Perhaps “destroying the economy” is the way to go. Maybe that’s the least bad option on the table here. Because if a statistically small number of people withdrawing their labour for a short period of time is enough to destroy the economy and the solution isn’t “they really aren’t asking for much, just give them what they are asking for,” then perhaps it all isn’t worth saving.
It was a clear and obvious set up and it looks like you fell for it. Nobody is pretending that the Republicans are the “good guys” here. But this was an exercise in cynical political posturing, not a good faith effort to bring sick-leave to the table.
The Democrats deserve the blame.
Lets be real here: it was never really on the table. It only got added because they realized that they fucked up and looked real bad.
And it looks like the Democrats cynical exercise in ass-covering did it’s job.
Well…no he didn’t. He literally didn’t. He could have done nothing and that would have been more helpful than the things that he actually did.
I find this hard to argue with. (Not that I even want to.) So when (not if) Biden notices a lack of support from organized labor, having a mirror handy will help him get to the source of the problem.
Biden made a huge mistake here, clearly siding with corporations over labor, even blaming labor for a potential crash of the economy, as if we control capital. I personally think it part of the problem of having a geriatric president. No real vision for the future. The railroads said that labor doesn’t contribute to profit. They said that and he sided with them.
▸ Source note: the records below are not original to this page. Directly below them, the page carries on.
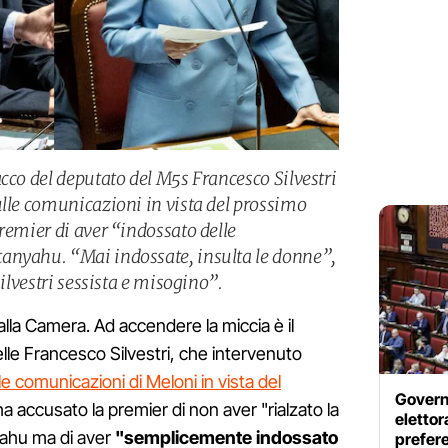
cco del deputato del M5s Francesco Silvestri
ulle comunicazioni in vista del prossimo
remier di aver “indossato delle
anyahu. “Mai indossate, insulta le donne”,
Silvestri sessista e misogino”.
alla Camera. Ad accendere la miccia è il
le Francesco Silvestri, che intervenuto
e comunicazioni di Meloni in vista del
Govern
ha accusato la premier di non aver "rialzato la
elettor
ahu ma di aver
"semplicemente indossato
prefere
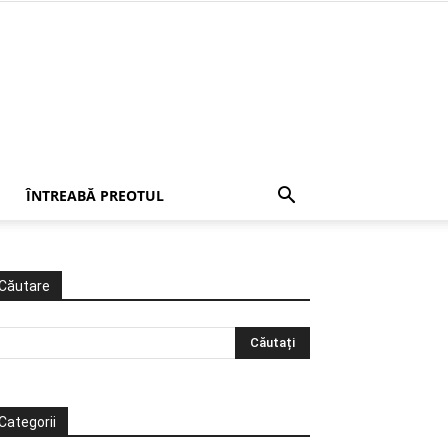
ÎNTREABĂ PREOTUL
Căutare
Categorii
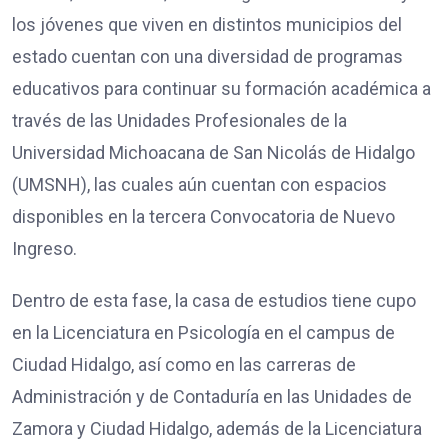
los jóvenes que viven en distintos municipios del
estado cuentan con una diversidad de programas
educativos para continuar su formación académica a
través de las Unidades Profesionales de la
Universidad Michoacana de San Nicolás de Hidalgo
(UMSNH), las cuales aún cuentan con espacios
disponibles en la tercera Convocatoria de Nuevo
Ingreso.
Dentro de esta fase, la casa de estudios tiene cupo
en la Licenciatura en Psicología en el campus de
Ciudad Hidalgo, así como en las carreras de
Administración y de Contaduría en las Unidades de
Zamora y Ciudad Hidalgo, además de la Licenciatura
Railroad workers actually tend to be Republicans, for various reasons. We used to be able to win some over to the Democrat side by pointing out facts of how the Democrats are better for union workers. Not huge numbers, but enough to possibly swing elections.
He ended that; we can’t say that now. I see it leading to people that would be potential Dem voters just not voting, enough to swing elections.
I hope it was worth it.
The executive action I think would be the most reasonable for Biden to take would be to make a rule that future federal contracts to rail companies are contingent on workers getting the 7 annual sick days…
It seems to me that the House could have sent over a single bill, bundling sick days with all the rest, and forcing Republicans in the Senate to vote up or down on the whole shebang. That would have brought the risk of a strike up to a much greater level–but a strike would put enormous pressure on the companies, and I think the companies would have folded. Any harm to the country from a strike could be laid squarely at the feet of Republicans who voted against sick leave for workers.
I am deeply, deeply disappointed in the “labor president” for advocating on behalf of a solution that he knew in advance would result in the sick days being voted down in the Senate.
I hadn’t heard of that possibility. That might have worked. Heck, he could still do it now.
I guess the question would be how much of the Rail roads business is from government contracts, and its low enough that the Rail roads decided they could do without it, idoes the government have any alternative methods of transport that offer the required sick leave.
Oh I’m pretty sure it’s a low proportion of their business. I also think that if it was based on other similar rules essentially what would happen is the sick time rules would only apply to those contracts and not to private contracts.